- Directed by: Allen Rose
- Produced by: Charles Mintz
- Starring: Mel Blanc Leone LeDoux Danny Webb
- Music by: Joe de Nat
- Animation by: Harry Love
- Color process: Black and white
- Production company: The Charles Mintz Studio
- Distributed by: Columbia Pictures
- Release date: November 20, 1937;
- Running time: 5:50
- Language: English

= Railroad Rhythm =

Railroad Rhythm is a 1937 short animated film by Columbia Pictures starring the comic strip character Krazy Kat, and part of a long-running series of short films featuring the character.

==Plot==
Krazy is a train engineer, driving an old steam train. While Krazy enjoys himself and even sings I've Been Working on the Railroad, the passengers are disoriented by the coaches tilting back and forth. When the train stops at a local station, the passengers exit, and express their dislike of the ride, before boarding a more modern train at the place.

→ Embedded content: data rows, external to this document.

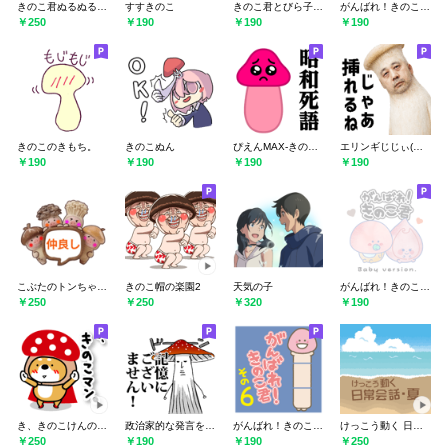
きのこ君ぬるぬるサマーMIX3 残暑が厳しい
すすきのこ
きのこ君とびら子さん
がんばれ！きのこ君 リメイクでしゅ
￥250
￥190
￥190
￥190
きのこのきもち。
きのこぬん
ぴえんMAX-きのこ♥昭和死語スタンプ
エリンギじじぃ(毎日便利な下ネタ返信)
￥190
￥190
￥190
￥190
こぶたのトンちゃんず きのこ編
きのこ帽の楽園2
天気の子
がんばれ！きのこくん 赤ちゃんでちゅ
￥250
￥250
￥320
￥190
き、きのこけんのいち日。
政治家的な発言をするきのこ
がんばれ！きのこ君 その6
けっこう動く 日常会話 夏
￥250
￥190
￥190
￥250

As Krazy continues to run his train, a villainous mutt, some miles ahead, ties a man and a woman, who are a couple, onto the track. Krazy, however, notices the restrained couple on time. Krazy dives his train into the ground, going under them, before getting back to the surface. Krazy comes out of the train to untie the couple. The man gives Krazy a sack of cash as a sign of gratitude.

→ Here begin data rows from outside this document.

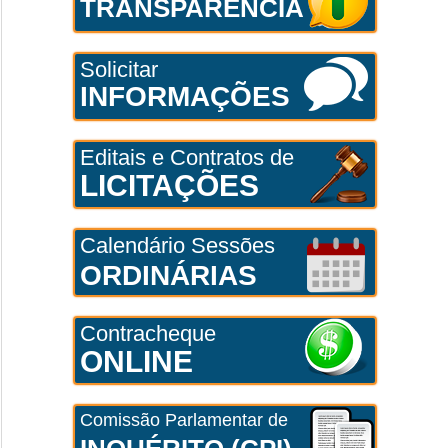
TRANSPARÊNCIA
Solicitar
INFORMAÇÕES
Editais e Contratos de
LICITAÇÕES
Calendário Sessões
ORDINÁRIAS
Contracheque
ONLINE
Comissão Parlamentar de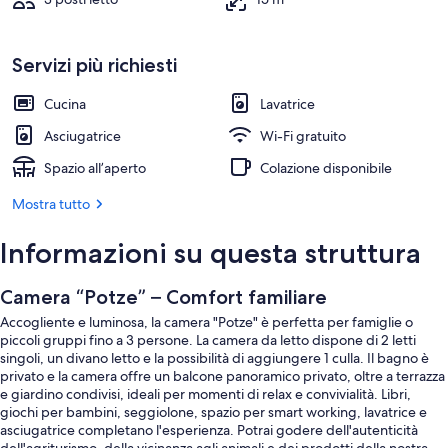
Servizi più richiesti
Cucina
Lavatrice
Asciugatrice
Wi-Fi gratuito
Spazio all’aperto
Colazione disponibile
Mostra tutto
Informazioni su questa struttura
Camera “Potze” – Comfort familiare
Accogliente e luminosa, la camera "Potze" è perfetta per famiglie o
piccoli gruppi fino a 3 persone. La camera da letto dispone di 2 letti
singoli, un divano letto e la possibilità di aggiungere 1 culla. Il bagno è
privato e la camera offre un balcone panoramico privato, oltre a terrazza
e giardino condivisi, ideali per momenti di relax e convivialità. Libri,
giochi per bambini, seggiolone, spazio per smart working, lavatrice e
asciugatrice completano l'esperienza. Potrai godere dell'autenticità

Krazy uses the money he received from the man to purchase one of the modern trains. The man and the woman are on board as passengers. But troubles are not over as the mutt returns in an airplane to drop bombs on the train. The couple, however, is not defenseless as the man uses a trumpet to summon an army tank to the scene. After firing several rounds, the airplane is eventually shot down.

==Reception==
Motion Picture Exhibitor (Dec 1, 1937): "The cat is engineer of an old train. The passengers are sick from the constant rocking and ride the new streamlined train. The cat and the porter (mimic of Stephin Fetchit) save a band leader and his girlfriend from death, receive as reward enough cash to buy a streamlined train. The animation is good but the gags are a little weak. Fair."

Selected Motion Pictures (Jan 1, 1938): "Krazy Kat rescues his sweetheart from the villain in an old-time melodrama with a modern ending. Clever and amusing cartoon."